Todos se impressionam com a informalidade de Paula, principalmente o juiz. Com o fim do depoimento, ela retorna ao fundo da sala. A testemunha de Ricardo se aproxima da mesa, um homem bem simples e de meia-idade.
HOMEM: – Eu sou o porteiro do prédio aonde o Seu Ricardo tem um apartamento em Araucária. Ele é um homem trabalhador e respeitador, nunca o vi chegar com mulher alguma no prédio. A única vez que ele dormiu acompanhado foi quando a esposa e a filha foram passar uns dias com ele na cidade. Eu posso afirmar, com toda certeza, que a Vanessa nunca esteve no prédio.
ARMANDO: – Ok, pode retornar a sua cadeira. Bom, vamos abrir o exame de DNA para termos a prova final.
O porteiro levanta e senta no fundo da sala, ao lado de Paula. O juiz pega o exame e abre na frente de todos. Vanessa soa frio, Paula rói as unhas e Ricardo está tenso.
ARMANDO: – Diante do exame de DNA realizado por uma clínica conceituada do Paraná, foi comprovado que Ricardo Trajano não é o pai do bebê de Vanessa da Silva, sendo recusado o pedido de reconhecimento de paternidade.
Ricardo sorri e respira aliviado, enquanto Vanessa está boquiaberta. Paula levanta e fica em frente à mesa do juiz.
PAULA: – Que palhaçada é essa? Como assim, o Ricardo não é o pai? É claro que ele é o pai!
ARMANDO: – O exame de DNA provou que ele não tem ligação sanguínea alguma com o seu neto.
PAULA: – Não é possível… Vanessa, eu não acredito nisso! Diz alguma coisa, garota! Vanessa fica cabisbaixa. – Senhor juiz, você leu direito? Limpa o vidro dos óculos, pode estar embaçado!
ARMANDO: – Senhora, por favor, acalme-se! Quero avisar que o Ricardo Trajano tem o direito de mover um processo de danos morais contra Vanessa da Silva.
RICARDO: – Não será necessário, Meritíssimo, ela já vai ter muita conta pra pagar. A Vanessa e a Paula gastaram rios de dinheiro contando com a minha pensão, mas o golpe foi por água abaixo. Duas golpistas amadoras!

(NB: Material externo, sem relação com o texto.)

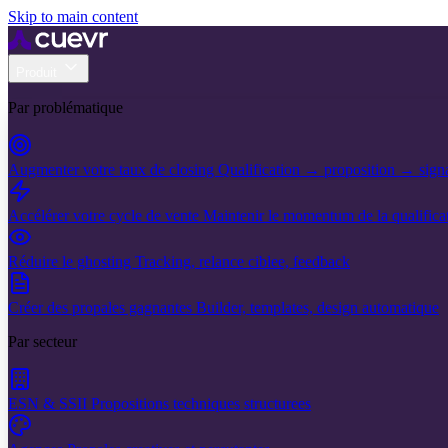
Skip to main content
Produit
Par problématique
Augmenter votre taux de closing
Qualification → proposition → sign
Accélérer votre cycle de vente
Maintenir le momentum de la qualificat
Réduire le ghosting
Tracking, relance ciblee, feedback
Créer des propales gagnantes
Builder, templates, design automatique
Par secteur
ESN & SSII
Propositions techniques structurees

PAULA: – Ah, seu ordinário, você me paga!
Paula sobe em cima da mesa do fórum e avança em Ricardo, puxando seu cabelo. Todos estão chocados e levantam-se da mesa. Paula empurra Ricardo, que cai da cadeira e ela cai em cima dele, desferindo bofetadas pelo corpo enquanto ele tenta se defender.